ARM64 server chip Kunpeng 920 occasionally detected L2 cache corrected errors on few hardware. Thus the probability of the CPU cache errors occurring often exists. The earlier failure detection by monitoring the cache corrected errors for the frequent occurrences and taking preventive action could prevent more serious hardware faults.
For the firmware-first error handling, especially on ARM64 architectures, there is no provision for recording the CPU cache corrected error count is present.
For Intel architectures cache corrected errors reporting and offline the cores is done through more architecture specific method. http://www.mcelog.org/cache.html
For this purpose, the suggestion was to create the CPU EDAC device for the CPU caches for recording the cache error count. The EDAC device blocks for the CPU caches would be created based on the cache information obtained from the cpu_cacheinfo.
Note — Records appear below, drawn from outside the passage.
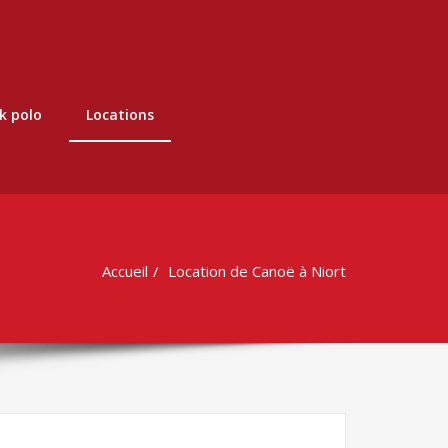
k polo
Locations
Accueil
Location de Canoë à Niort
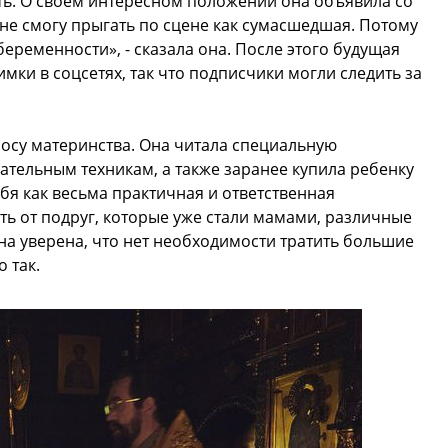
ть. О своем интересном положении она объявила со
 не смогу прыгать по сцене как сумасшедшая. Потому
беременности», - сказала она. После этого будущая
ки в соцсетях, так что подписчики могли следить за
осу материнства. Она читала специальную
тельным техникам, а также заранее купила ребенку
ебя как весьма практичная и ответственная
ть от подруг, которые уже стали мамами, различные
на уверена, что нет необходимости тратить большие
о так.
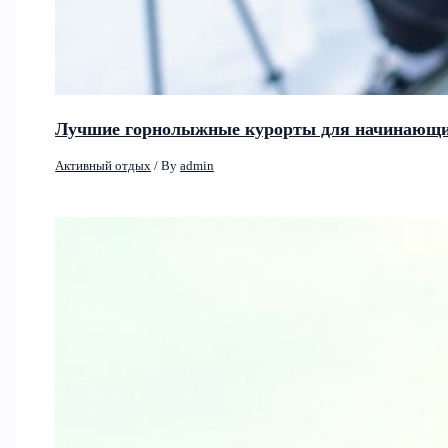
Лучшие горнолыжные курорты для начинающих
Активный отдых
/ By
admin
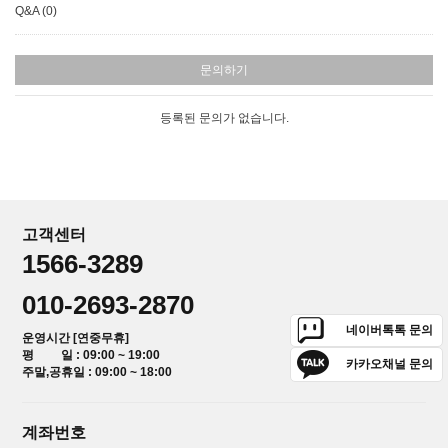
Q&A (0)
문의하기
등록된 문의가 없습니다.
고객센터
1566-3289
010-2693-2870
네이버톡톡 문의
운영시간 [연중무휴]
평 일 : 09:00 ~ 19:00
카카오채널 문의
주말,공휴일 : 09:00 ~ 18:00
계좌번호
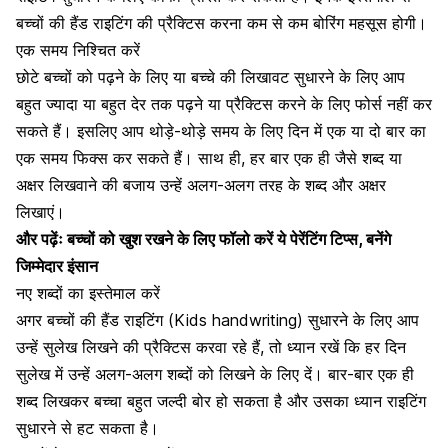
बच्चों की हैंड राइटिंग की प्रैक्टिस करना कम से कम बोरिंग महसूस होगी।
एक समय निश्चित करें
छोटे बच्चों को पढ़ने के लिए या बच्चे की लिखावट सुधारने के लिए आप
बहुत ज्यादा या बहुत देर तक पढ़ने या प्रैक्टिस करने के लिए फोर्स नहीं कर
सकते हैं। इसलिए आप थोड़े-थोड़े समय के लिए दिन में एक या दो बार का
एक समय फिक्स कर सकते हैं। साथ ही, हर बार एक ही जैसे शब्द या
अक्षर लिखवाने की बजाय उन्हें अलग-अलग तरह के शब्द और अक्षर
लिखाएं।
और पढ़ेंः
बच्चों को खुश रखने के लिए फॉलो करें ये पेरेंटिंग टिप्स, बनेंगे
जिम्मेदार इंसान
नए शब्दों का इस्तेमाल करें
अगर बच्चों की हैंड राइटिंग (Kids handwriting) सुधारने के लिए आप
उन्हें सुलेख लिखने की प्रैक्टिस करवा रहे हैं, तो ध्यान रखें कि हर दिन
सुलेख में उन्हें अलग-अलग शब्दों को लिखने के लिए दें। बार-बार एक ही
शब्द लिखकर बच्चा बहुत जल्दी बोर हो सकता है और उसका ध्यान राइटिंग
सुधारने से हट सकता है।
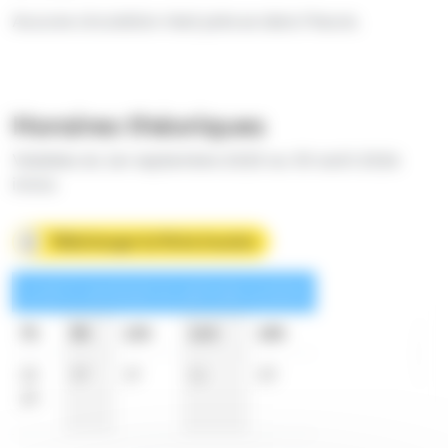
Aucune circulation n'est prévue dans l'heure.
Horaires théoriques
Valables du 1er septembre 2025 au 30 août 2026
inclus
Télécharger la fiche horaire
Lundi à vendredi en période scolaire
7h
8h
13h
14h
18h
22
37
19
11
20
29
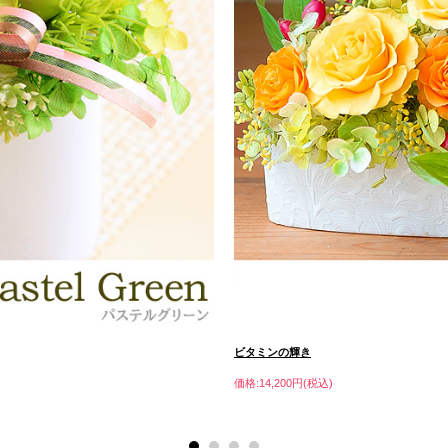
ビタミンの輝き
価格:14,200円(税込)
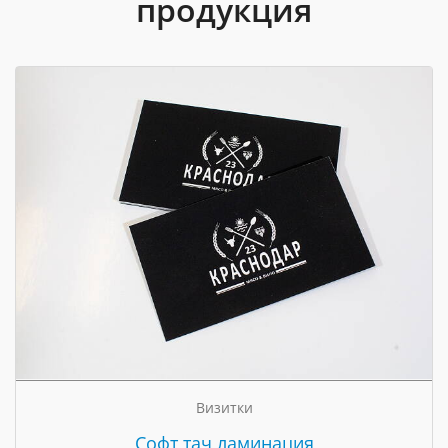
продукция
Визитки
Cофт тач ламинация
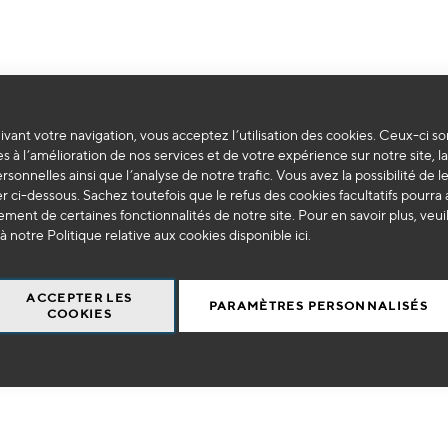
vant votre navigation, vous acceptez l’utilisation des cookies. Ceux-ci so
Impossible de trouver des produits correspondants à votre sélection.
s à l’amélioration de nos services et de votre expérience sur notre site, l
ersonnelles ainsi que l’analyse de notre trafic. Vous avez la possibilité de l
 ci-dessous. Sachez toutefois que le refus des cookies facultatifs pourra a
ment de certaines fonctionnalités de notre site. Pour en savoir plus, veui
à notre Politique relative aux cookies disponible
ici
.
ACCEPTER LES
PARAMÈTRES PERSONNALISÉS
COOKIES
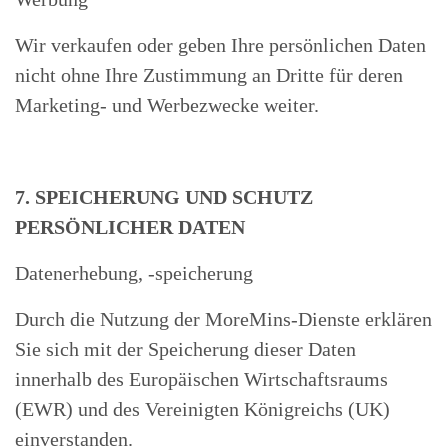
Wir verkaufen oder geben Ihre persönlichen Daten
nicht ohne Ihre Zustimmung an Dritte für deren
Marketing- und Werbezwecke weiter
.
7. SPEICHERUNG UND SCHUTZ
PERSÖNLICHER DATEN
Datenerhebung, -speicherung
Durch die Nutzung der MoreMins-Dienste erklären
Sie sich mit der Speicherung dieser Daten
innerhalb des Europäischen Wirtschaftsraums
(EWR) und des Vereinigten Königreichs (UK)
einverstanden.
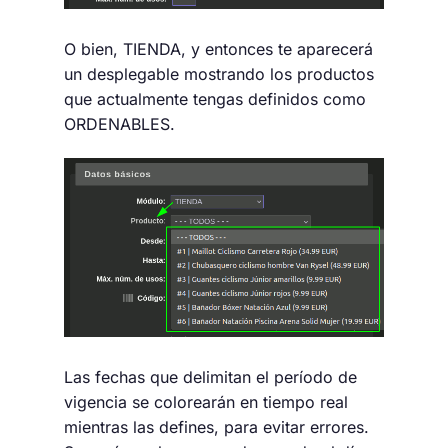
O bien, TIENDA, y entonces te aparecerá
un desplegable mostrando los productos
que actualmente tengas definidos como
ORDENABLES.
Las fechas que delimitan el período de
vigencia se colorearán en tiempo real
mientras las defines, para evitar errores.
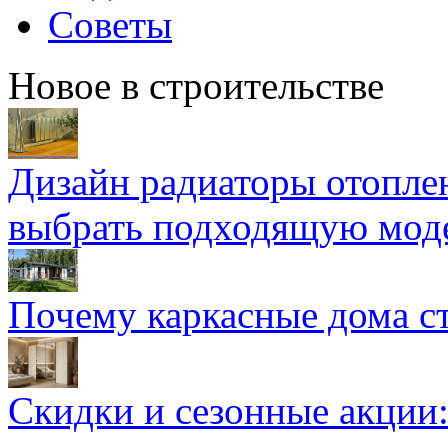
Советы
Новое в строительстве
Дизайн радиаторы отоплен
выбрать подходящую мод
Почему каркасные дома ст
Скидки и сезонные акции:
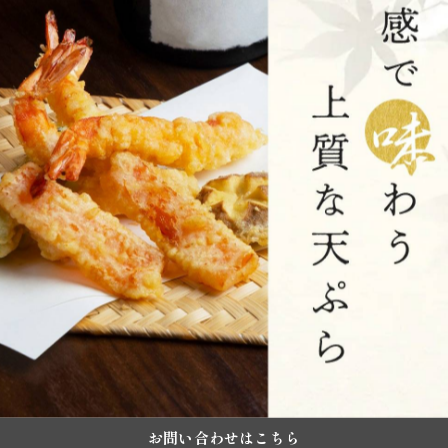
:00)
お問い合わせはこちら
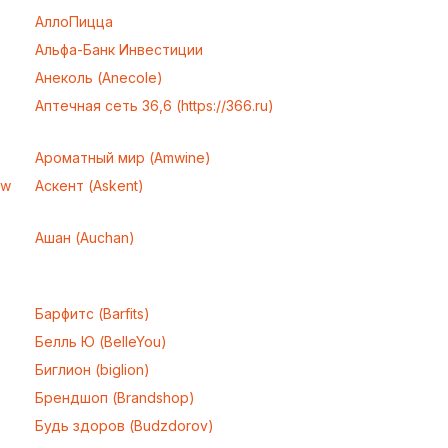
АллоПицца
Альфа-Банк Инвестиции
Анеколь (Anecole)
Аптечная сеть 36,6 (https://366.ru)
Ароматный мир (Amwine)
ow
Аскент (Askent)
Ашан (Auchan)
Барфитс (Barfits)
Белль Ю (BelleYou)
Биглион (biglion)
Брендшоп (Brandshop)
Будь здоров (Budzdorov)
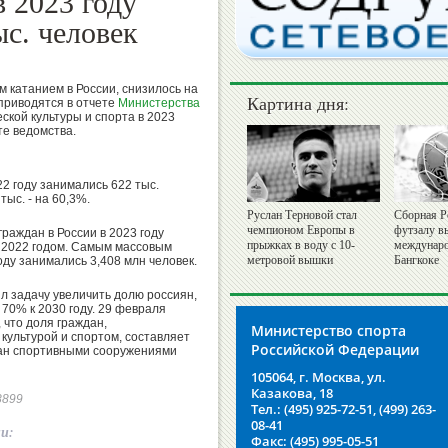
в 2023 году
ыс. человек
 катанием в России, снизилось на
Картина дня:
 приводятся в отчете
Министерства
кой культуры и спорта в 2023
те ведомства.
2 году занимались 622 тыс.
тыс. - на 60,3%.
Руслан Терновой стал
Сборная Р
чемпионом Европы в
футзалу в
аждан в России в 2023 году
прыжках в воду с 10-
междунаро
с 2022 годом. Самым массовым
метровой вышки
Бангкоке
оду занимались 3,408 млн человек.
л задачу увеличить долю россиян,
70% к 2030 году. 29 февраля
 что доля граждан,
Министерство спорта
культурой и спортом, составляет
Российской Федерации
дан спортивными сооружениями
105064, г. Москва, ул.
Казакова, 18
48899
Тел.: (495) 925-72-51, (499) 263-
08-41
ии:
Факс: (495) 995-05-51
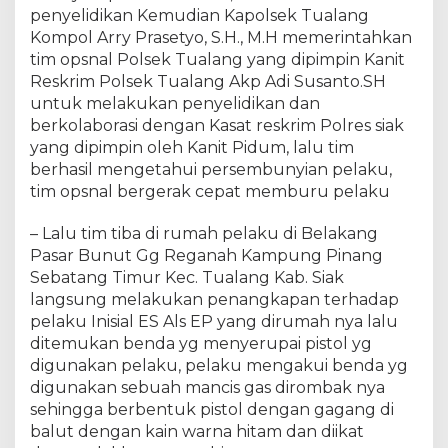
n
penyelidikan Kemudian Kapolsek Tualang
O
Kompol Arry Prasetyo, S.H., M.H memerintahkan
p
tim opsnal Polsek Tualang yang dipimpin Kanit
s
Reskrim Polsek Tualang Akp Adi Susanto.SH
n
untuk melakukan penyelidikan dan
a
berkolaborasi dengan Kasat reskrim Polres siak
l
P
yang dipimpin oleh Kanit Pidum, lalu tim
o
berhasil mengetahui persembunyian pelaku,
l
tim opsnal bergerak cepat memburu pelaku
s
e
– Lalu tim tiba di rumah pelaku di Belakang
k
Pasar Bunut Gg Reganah Kampung Pinang
T
Sebatang Timur Kec. Tualang Kab. Siak
u
langsung melakukan penangkapan terhadap
a
pelaku Inisial ES Als EP yang dirumah nya lalu
l
ditemukan benda yg menyerupai pistol yg
a
digunakan pelaku, pelaku mengakui benda yg
n
g
digunakan sebuah mancis gas dirombak nya
sehingga berbentuk pistol dengan gagang di
balut dengan kain warna hitam dan diikat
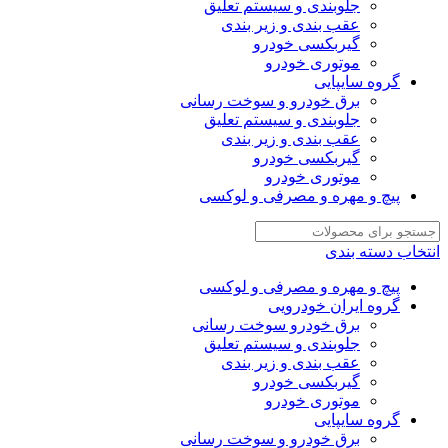
جلوبندی و سیستم تعلیق
عقب بندی و زیر بندی
گیربکسی خودرو
موتوری خودرو
گروه سایپایی
برق خودرو و سوخت رسانی
جلوبندی و سیستم تعلیق
عقب بندی و زیر بندی
گیربکسی خودرو
موتوری خودرو
پیچ و مهره و مصرفی و لوکسی
انتخاب دسته بندی
پیچ و مهره و مصرفی و لوکسی
گروه ایران خودرویی
برق خودرو سوخت رسانی
جلوبندی و سیستم تعلیق
عقب بندی و زیر بندی
گیربکسی خودرو
موتوری خودرو
گروه سایپایی
برق خودرو و سوخت رسانی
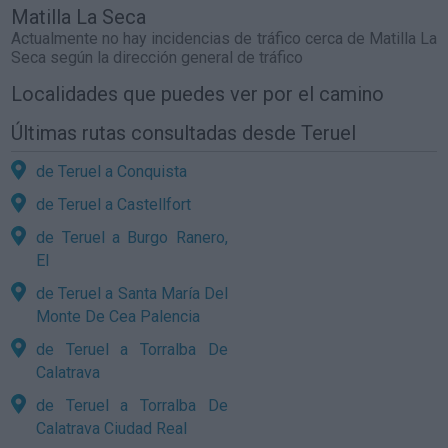
Matilla La Seca
Actualmente no hay incidencias de tráfico cerca de
Matilla La
Seca
según la dirección general de tráfico
Localidades que puedes ver por el camino
Últimas rutas consultadas desde Teruel
de Teruel a Conquista
de Teruel a Castellfort
de Teruel a Burgo Ranero,
El
de Teruel a Santa María Del
Monte De Cea Palencia
de Teruel a Torralba De
Calatrava
de Teruel a Torralba De
Calatrava Ciudad Real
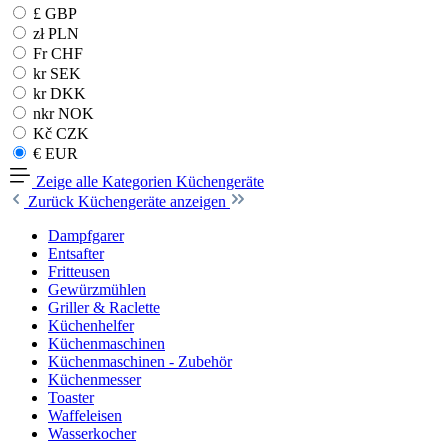
£ GBP
zł PLN
Fr CHF
kr SEK
kr DKK
nkr NOK
Kč CZK
€ EUR
Zeige alle Kategorien
Küchengeräte
Zurück
Küchengeräte anzeigen
Dampfgarer
Entsafter
Fritteusen
Gewürzmühlen
Griller & Raclette
Küchenhelfer
Küchenmaschinen
Küchenmaschinen - Zubehör
Küchenmesser
Toaster
Waffeleisen
Wasserkocher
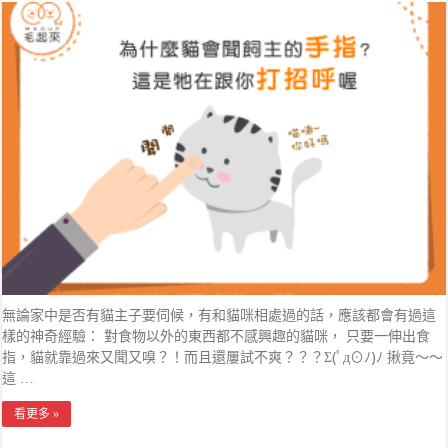
無論家中是否有貓主子要伺候，有和貓咪相處過的話，應該都會有過這
樣的神奇經驗： 對食物以外的東西都不感興趣的貓咪， 只要一伸出食
指，貓就靠過來又聞又嗅？！而且還屢試不爽？？？Σ(ﾟд⊙ﾉ)ﾉ 揪竟～～
這 …
看更多 »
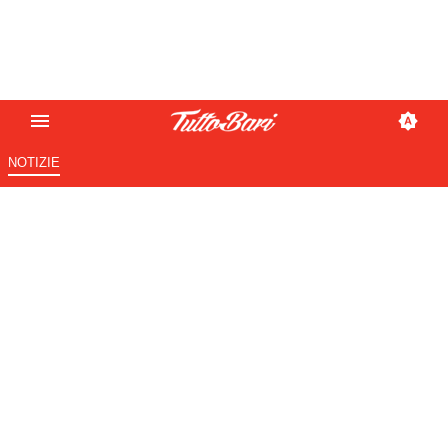
NOTIZIE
User-space application could monitor the recorded corrected error count for the earlier hardware failure detection and could take preventive action.
Changes: RFC V1 -> RFC V2: 1. Fixed feedback by Boris. 1.1. Added reason of this patch. 1.2. Changed CPU errors to CPU cache errors in the drivers/edac/Kconfig 1.3 Changed EDAC cache list to percpu variables. 2. Changes in the descriptions.
Shiju Jose (2): EDAC/ghes: Add EDAC device for reporting the CPU cache errors ACPI / APEI: Add reporting ARM64 CPU cache corrected error count
Documentation/ABI/testing/sysfs-devices-edac | 15 ++ drivers/acpi/apei/ghes.c | 76 +++++++- drivers/edac/Kconfig | 10 + drivers/edac/ghes_edac.c | 181 +++++++++++++++++++ include/acpi/ghes.h | 27 +++ include/linux/cper.h | 4 + 6 files changed, 309 insertions(+), 4 deletions(-)